Antwort 2: Die juristische Argumentation wurde immer fragwürdiger. Schon 1992 urteilte das Bundesverfassungs­gericht anlässlich einer Klage des Verleihs sinngemäß, dass sich die Gewalt des Films gegen menschenähnliche Wesen, nicht gegen reale Menschen richte; ein Verbot sei unverhältnismäßig. In der Folge wurde zwar das Gesetz verschärft (auch Zombies haben Menschenrechte!), aber das Konsumverhalten hatte sich da schon verändert, siehe oben.

Antwort 3: Die Dauerdiskussion um die Auswirkungen medialer Gewaltdarstellung bleibt auch nach zig Forschungsarbeiten ungeklärt. Derzeit überwiegt ­folgende Meinung: Die Darstellung des Bösen kann nicht ursächlich für Gewalt im Alltag verantwortlich gemacht werden; sie kann aber problema­tische Lebenseinstellungen verstärken. Sprich: Nur gefestigte Charaktere verkraften krassen Horror. Diesen Charaktertest können Sie jetzt selbst machen - schicken Sie aber vorher die Kinder ins Bett.

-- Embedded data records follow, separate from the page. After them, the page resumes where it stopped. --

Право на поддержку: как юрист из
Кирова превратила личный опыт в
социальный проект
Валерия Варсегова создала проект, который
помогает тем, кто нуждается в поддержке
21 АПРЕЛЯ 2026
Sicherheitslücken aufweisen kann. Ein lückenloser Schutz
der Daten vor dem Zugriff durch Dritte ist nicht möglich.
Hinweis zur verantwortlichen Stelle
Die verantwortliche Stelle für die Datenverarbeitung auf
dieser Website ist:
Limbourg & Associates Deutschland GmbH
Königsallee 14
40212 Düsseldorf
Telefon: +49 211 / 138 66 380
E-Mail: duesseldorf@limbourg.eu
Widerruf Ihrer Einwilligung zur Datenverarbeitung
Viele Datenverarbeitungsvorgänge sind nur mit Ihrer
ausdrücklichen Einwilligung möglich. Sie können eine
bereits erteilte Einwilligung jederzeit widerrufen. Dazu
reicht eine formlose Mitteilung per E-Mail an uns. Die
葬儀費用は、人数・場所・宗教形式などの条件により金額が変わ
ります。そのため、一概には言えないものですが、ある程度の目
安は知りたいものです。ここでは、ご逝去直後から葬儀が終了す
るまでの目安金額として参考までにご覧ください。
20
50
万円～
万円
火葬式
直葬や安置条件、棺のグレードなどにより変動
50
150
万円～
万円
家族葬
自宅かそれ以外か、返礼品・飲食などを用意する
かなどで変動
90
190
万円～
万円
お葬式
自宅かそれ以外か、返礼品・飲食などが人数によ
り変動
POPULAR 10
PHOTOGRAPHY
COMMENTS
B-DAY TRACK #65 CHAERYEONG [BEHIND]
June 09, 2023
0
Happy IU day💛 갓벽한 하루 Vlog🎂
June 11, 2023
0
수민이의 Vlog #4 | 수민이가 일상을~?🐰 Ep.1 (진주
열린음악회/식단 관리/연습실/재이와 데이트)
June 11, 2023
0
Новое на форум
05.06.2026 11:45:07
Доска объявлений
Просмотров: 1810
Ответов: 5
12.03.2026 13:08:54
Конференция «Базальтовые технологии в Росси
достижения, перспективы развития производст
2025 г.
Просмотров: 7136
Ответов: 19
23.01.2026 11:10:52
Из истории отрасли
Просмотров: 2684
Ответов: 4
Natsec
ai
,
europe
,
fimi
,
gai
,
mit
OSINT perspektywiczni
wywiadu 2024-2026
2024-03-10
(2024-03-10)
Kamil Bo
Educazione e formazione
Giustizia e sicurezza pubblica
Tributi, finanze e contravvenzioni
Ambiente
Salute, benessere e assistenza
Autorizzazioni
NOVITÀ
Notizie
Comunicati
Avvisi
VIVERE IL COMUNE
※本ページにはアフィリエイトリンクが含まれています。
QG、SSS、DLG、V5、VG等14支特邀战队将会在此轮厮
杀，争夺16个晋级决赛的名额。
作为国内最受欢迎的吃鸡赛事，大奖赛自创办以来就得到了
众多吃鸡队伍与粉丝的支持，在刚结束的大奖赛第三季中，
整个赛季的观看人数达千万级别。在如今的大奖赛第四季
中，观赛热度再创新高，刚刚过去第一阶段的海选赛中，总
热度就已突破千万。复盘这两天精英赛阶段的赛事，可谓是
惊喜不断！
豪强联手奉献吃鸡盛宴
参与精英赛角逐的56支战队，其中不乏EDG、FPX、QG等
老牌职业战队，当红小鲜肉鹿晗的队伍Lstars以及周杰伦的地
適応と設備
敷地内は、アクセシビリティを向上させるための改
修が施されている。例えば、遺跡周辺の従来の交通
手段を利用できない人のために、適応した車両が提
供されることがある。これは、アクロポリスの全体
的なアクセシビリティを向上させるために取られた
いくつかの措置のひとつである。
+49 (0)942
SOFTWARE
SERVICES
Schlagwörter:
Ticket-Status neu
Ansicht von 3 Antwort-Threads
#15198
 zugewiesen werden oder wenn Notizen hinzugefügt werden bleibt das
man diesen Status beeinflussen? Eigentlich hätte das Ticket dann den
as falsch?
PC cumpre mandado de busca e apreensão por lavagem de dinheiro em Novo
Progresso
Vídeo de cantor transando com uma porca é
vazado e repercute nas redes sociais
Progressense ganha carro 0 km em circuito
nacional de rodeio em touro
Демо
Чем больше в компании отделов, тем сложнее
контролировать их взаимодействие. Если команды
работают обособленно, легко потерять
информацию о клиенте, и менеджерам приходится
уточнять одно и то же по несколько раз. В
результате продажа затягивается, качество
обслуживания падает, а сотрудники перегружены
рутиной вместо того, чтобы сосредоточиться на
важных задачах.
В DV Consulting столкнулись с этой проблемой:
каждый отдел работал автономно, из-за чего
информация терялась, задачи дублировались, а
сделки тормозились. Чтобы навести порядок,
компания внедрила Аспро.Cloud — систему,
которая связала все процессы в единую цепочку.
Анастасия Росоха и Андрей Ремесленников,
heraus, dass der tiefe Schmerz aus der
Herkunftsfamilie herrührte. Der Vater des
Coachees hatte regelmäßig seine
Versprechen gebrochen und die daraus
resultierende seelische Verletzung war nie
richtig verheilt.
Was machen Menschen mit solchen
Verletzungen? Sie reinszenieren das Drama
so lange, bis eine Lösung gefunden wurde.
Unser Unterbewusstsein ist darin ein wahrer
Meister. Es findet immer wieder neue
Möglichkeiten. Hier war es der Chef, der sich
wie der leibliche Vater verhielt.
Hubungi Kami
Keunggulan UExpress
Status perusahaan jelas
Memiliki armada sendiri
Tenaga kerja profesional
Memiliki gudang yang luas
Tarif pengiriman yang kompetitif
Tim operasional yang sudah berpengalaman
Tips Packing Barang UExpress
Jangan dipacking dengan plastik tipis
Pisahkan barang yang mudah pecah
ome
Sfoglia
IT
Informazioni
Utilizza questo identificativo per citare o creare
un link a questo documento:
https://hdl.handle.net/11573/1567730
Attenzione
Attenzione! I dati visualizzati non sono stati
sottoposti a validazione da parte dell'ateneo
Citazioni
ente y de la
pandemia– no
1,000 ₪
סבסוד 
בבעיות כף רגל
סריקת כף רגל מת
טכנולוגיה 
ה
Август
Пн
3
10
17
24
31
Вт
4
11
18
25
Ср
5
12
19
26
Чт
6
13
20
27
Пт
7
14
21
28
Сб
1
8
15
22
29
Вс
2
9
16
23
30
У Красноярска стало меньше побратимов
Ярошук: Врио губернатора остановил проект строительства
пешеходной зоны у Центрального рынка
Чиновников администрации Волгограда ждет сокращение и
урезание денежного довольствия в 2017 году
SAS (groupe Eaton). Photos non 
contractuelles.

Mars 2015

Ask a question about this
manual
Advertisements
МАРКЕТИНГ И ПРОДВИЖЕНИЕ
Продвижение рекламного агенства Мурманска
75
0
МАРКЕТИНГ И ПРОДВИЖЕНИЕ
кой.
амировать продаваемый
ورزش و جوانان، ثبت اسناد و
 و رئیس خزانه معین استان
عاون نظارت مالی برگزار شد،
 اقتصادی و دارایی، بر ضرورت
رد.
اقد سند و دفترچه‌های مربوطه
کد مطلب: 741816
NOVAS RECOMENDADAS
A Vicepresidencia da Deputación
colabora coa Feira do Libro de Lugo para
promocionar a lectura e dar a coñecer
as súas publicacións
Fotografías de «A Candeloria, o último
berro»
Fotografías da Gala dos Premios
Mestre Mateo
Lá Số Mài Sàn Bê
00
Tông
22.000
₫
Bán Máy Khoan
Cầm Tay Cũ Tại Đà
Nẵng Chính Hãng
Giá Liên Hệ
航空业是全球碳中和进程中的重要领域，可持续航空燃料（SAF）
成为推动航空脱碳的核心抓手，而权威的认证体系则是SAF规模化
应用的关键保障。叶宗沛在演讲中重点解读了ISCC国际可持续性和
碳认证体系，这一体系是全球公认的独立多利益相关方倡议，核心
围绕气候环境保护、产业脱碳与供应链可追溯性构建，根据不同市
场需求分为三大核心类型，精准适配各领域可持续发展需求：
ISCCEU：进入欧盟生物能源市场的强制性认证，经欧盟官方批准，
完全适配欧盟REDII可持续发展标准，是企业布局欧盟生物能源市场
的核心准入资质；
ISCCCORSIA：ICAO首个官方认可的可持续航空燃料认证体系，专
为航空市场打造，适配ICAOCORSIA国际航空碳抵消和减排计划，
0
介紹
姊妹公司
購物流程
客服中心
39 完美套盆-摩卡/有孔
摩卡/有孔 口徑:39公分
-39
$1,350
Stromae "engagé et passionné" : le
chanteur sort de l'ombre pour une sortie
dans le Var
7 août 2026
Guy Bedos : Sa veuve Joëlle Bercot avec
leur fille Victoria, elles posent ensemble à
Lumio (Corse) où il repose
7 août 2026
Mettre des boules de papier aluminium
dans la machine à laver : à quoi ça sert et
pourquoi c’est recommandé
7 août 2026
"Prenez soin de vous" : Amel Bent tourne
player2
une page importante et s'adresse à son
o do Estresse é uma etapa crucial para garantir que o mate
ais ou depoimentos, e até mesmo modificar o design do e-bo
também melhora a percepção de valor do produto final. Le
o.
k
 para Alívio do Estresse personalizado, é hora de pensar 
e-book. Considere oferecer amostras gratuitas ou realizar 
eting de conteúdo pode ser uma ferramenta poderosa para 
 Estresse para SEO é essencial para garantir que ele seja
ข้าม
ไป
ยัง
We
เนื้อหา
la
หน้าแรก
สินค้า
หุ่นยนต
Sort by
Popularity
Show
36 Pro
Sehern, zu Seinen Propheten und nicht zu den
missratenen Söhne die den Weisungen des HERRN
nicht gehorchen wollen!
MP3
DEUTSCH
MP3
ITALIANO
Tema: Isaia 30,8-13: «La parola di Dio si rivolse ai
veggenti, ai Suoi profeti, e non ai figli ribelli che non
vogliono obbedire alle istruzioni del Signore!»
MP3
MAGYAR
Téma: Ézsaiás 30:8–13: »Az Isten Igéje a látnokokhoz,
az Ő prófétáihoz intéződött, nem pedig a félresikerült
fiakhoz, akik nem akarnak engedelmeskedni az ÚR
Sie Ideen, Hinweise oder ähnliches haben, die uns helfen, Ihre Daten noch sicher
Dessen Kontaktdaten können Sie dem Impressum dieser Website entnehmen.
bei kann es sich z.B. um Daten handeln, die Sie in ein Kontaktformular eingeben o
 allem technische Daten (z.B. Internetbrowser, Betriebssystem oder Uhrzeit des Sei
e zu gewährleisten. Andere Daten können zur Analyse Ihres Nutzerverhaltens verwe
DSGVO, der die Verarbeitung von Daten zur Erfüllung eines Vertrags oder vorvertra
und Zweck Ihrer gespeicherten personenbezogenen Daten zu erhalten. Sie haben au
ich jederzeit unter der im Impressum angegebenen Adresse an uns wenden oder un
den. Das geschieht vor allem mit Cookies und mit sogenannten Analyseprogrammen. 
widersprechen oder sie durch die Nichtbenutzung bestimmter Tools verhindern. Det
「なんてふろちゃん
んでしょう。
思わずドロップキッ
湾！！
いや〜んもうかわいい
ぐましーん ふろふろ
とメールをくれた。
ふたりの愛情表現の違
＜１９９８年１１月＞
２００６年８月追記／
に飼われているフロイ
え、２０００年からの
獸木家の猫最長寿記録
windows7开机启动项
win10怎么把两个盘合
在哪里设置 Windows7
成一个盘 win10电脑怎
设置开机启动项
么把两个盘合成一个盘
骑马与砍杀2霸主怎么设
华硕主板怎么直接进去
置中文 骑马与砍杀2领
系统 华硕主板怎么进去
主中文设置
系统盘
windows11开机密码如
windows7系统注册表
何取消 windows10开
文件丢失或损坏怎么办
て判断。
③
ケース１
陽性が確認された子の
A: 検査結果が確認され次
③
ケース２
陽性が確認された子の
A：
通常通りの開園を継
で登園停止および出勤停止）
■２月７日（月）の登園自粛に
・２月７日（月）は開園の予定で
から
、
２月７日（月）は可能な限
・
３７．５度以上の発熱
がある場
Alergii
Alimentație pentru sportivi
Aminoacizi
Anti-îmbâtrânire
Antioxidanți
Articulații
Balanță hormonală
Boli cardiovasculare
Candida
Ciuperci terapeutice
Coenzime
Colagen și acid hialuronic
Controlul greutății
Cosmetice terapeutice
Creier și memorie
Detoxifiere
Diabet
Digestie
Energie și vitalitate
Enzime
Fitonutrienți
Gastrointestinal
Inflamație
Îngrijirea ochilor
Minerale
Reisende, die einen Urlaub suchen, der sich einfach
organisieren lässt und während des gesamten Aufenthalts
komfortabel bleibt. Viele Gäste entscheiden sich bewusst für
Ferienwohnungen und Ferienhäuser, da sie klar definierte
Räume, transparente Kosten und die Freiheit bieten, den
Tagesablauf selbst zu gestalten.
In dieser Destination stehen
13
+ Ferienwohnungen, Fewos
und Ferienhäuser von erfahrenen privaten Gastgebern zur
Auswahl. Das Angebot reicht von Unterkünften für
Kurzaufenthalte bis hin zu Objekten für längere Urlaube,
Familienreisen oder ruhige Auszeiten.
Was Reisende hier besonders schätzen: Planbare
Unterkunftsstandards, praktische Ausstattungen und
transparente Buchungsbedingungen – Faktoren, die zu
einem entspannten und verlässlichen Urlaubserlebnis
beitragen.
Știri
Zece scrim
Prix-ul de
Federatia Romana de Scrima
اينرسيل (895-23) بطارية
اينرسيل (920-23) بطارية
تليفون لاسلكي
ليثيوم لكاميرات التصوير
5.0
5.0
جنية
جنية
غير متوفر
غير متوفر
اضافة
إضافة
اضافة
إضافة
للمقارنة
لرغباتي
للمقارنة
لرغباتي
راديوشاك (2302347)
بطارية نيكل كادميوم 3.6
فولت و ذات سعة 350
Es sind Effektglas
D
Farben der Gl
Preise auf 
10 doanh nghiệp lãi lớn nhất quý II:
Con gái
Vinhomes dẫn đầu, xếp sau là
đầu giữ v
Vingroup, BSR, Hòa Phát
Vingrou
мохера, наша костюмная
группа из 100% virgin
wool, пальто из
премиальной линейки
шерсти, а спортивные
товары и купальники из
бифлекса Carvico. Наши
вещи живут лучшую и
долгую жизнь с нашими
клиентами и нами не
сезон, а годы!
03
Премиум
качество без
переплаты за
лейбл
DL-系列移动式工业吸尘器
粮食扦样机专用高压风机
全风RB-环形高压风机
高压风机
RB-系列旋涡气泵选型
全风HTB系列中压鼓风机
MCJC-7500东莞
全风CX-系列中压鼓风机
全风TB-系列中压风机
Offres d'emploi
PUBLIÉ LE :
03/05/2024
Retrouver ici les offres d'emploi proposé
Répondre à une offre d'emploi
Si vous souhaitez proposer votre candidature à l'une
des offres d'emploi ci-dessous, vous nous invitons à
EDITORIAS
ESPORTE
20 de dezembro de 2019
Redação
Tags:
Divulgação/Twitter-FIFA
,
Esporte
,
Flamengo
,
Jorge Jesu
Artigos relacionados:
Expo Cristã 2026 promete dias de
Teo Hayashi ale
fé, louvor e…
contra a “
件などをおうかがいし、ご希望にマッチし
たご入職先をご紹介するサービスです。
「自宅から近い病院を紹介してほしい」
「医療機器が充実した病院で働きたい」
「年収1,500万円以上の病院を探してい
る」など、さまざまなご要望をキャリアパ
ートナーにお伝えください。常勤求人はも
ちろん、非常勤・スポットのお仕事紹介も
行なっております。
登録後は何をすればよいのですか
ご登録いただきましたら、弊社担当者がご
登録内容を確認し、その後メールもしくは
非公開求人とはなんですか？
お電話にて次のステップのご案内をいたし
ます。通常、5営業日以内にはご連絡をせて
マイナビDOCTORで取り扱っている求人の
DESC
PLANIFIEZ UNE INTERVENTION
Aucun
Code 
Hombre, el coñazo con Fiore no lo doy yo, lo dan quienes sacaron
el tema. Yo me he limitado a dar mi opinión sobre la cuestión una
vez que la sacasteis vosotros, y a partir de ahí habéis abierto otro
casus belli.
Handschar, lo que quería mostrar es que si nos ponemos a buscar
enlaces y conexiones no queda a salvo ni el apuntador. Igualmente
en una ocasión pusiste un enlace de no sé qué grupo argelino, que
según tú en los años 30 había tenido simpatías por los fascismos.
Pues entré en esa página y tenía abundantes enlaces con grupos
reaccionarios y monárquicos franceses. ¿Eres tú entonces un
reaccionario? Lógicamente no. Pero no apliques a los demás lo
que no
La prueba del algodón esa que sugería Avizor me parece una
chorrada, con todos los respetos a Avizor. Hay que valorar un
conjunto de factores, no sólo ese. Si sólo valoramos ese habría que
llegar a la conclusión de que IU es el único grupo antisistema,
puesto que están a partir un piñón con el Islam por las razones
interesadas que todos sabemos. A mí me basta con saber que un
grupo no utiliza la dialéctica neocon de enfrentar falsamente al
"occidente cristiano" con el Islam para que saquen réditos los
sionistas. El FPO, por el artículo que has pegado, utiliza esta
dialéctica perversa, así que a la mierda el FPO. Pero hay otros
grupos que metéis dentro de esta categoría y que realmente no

Kurswechsel: Die BPjM rudert zurück

Ende Juni 2017 verzeichnete die Bundesprüfstelle für jugendgefährdende Medien noch 1931 indizierte Filme. Allerdings wurden inzwischen auch viele prominente Werke von der Giftliste gestrichen:
  • "Hellraiser": Der ungeschnittene Fanklassiker erhielt sogar FSK 16, die Teile 2 und 3 wurden als FSK 18 eingestuft.

  • der bis dahin beschlagnahmte "Blutgericht in Texas" wurde schon vor fünf Jahren rehabilitiert. Ende 2016 wurde der Verbotsbeschluss und die Indizierung auch für den Nachfolger "The Texas Chainsaw Massacre 2" aufgehoben.

  • Im Juni wurde die Uncut-Version von "From Dusk Till Dawn" vom Index gestrichen. Wie bei allen Beispielen heißt das, dass er somit erstmals ungeschnitten im TV gezeigt werden darf!